XXI. Voorstel tot het verbinden van een z.g. »voork!asse"
aan de buitengewone school voor Lager Onderwijs en tot
beschikbaarstelling van gelden voor de verbouwing van deze
school.
(Zie Ing. St. No. 203.)
Wordt zonder beraadslaging of hoofdelijke stemming over
eenkomstig het voorstel van Burgemeester en Wethouders
besloten.
XXII. Praeadvies op de verzoeken van de afd. Leiden van
den Bond van Nederlandsche Onderwijzers en van eenige
bewaarschoolonderwijzeressen, resp. in zake het treffen van
maatregelen ten opzichte van het bewaarschoolonderwijs en
in zake verhooging van salaris.
(Zie Ing. St. No. 216).
De beraadslaging wordt geopend.
De heer Groeneveld stelt voor dit punt aan te houden.
Het praeadvies van Burgemeester en Wethouders heeft twee
en een half jaar op zich laten wachten, terwijl nu de Raads
leden maar enkele dagen hebben gehad voor het bestudeeren
van deze zaak.
De heer Sijtsma meent, dat er geen reden is voor uitstel.
Het voorstel is niet zoo ingewikkeld. Het is wel eigenaardig,
dat Burgemeester en Wethouders er meer dan twee jaar
werk over hebben gehad, maar het ligt er nu eenmaal en
iaat men nu de zaak aanpakken, te meer waar deze berg
slechts een muisje heeft gebaard. De heer Groeneveld weet
ook wel wat de verzoekers wenschen en dus meent spreker,
dat de zaak heden wel afgedaan kan worden.
De heer van der Lip verzet zich in den regel niet tegen
voorstellen tot aanhouding van een of ander onderwerp,
wanneer Raadsleden verklaren niet voldoenden tijd te hebben
gehad om het te bestudeeren, maar in dit geval moet hij toch
tegen het voorstel van den heer Groeneveld bezwaar maken.
Vooreerst is, gelijk de heer Sijtsma reeds zeide, het voorstel
van dien aard, dat het gemakkelijk te overzien is, maar
bovendien wenscht spreker, alvorens hij als Wethouder aftreedt,
nog eenige zaken op onderwijsgebied af te handelen. Wordt nu
dit voorstel aangehouden, dan zou dit ten gevolge hebben, dat
de agenda voor de volgende vergadering overladen zou worden.

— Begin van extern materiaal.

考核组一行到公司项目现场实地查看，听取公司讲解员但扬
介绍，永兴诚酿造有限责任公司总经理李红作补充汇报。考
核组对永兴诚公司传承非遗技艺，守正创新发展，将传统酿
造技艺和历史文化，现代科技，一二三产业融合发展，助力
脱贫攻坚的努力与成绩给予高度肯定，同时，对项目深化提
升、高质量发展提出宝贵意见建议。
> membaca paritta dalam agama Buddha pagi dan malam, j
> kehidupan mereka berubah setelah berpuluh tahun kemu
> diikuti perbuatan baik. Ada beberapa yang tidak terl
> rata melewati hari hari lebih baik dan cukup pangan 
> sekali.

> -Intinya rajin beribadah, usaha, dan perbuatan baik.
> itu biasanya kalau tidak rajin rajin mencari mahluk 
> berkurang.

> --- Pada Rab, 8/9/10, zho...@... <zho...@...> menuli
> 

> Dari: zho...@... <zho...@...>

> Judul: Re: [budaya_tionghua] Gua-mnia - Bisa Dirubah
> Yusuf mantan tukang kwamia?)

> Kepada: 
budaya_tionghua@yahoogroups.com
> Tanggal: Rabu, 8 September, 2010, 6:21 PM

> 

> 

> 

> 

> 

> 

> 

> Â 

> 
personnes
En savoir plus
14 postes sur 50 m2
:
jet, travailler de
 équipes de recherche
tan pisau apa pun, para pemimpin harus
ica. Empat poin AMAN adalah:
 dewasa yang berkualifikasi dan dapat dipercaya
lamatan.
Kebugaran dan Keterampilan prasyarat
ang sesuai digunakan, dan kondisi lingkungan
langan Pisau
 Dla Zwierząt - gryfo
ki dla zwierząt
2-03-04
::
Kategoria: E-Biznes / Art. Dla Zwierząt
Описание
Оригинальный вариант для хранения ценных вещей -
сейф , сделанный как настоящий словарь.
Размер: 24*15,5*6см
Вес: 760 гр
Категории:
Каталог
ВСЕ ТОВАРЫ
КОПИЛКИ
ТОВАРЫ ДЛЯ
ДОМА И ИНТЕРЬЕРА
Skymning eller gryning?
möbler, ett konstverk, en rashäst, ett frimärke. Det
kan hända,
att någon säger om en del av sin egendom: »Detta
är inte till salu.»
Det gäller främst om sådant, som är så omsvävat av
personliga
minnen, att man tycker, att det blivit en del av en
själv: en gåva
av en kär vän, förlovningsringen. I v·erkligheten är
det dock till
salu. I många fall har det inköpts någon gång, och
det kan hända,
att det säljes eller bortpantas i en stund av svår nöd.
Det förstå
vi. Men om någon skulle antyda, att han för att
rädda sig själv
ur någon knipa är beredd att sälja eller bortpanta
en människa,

De heer Groeneveld antwoordt, dat de heer van der Lip
de voorstellen, welke hij vóór zijn heengaan alsnog wil afdoen,
dan maar eerder had moeten indienen. Ook dit praeadvies
had veel vroeger kunnen verschijnen; er zijn stukken bij, die
verouderd zijn en die, als men ze thans moest samenstellen,
een geheel andere redactie zouden hebben. Waar Burgemeester
en Wethouders zich niet gehaast hebben, is er voor den
Raad evenmin reden dat te doen.
De heer van der Lip zegt van den heer Groeneveld geen
enkel argument te hebben gehoord, dat voor aanhouding pleit.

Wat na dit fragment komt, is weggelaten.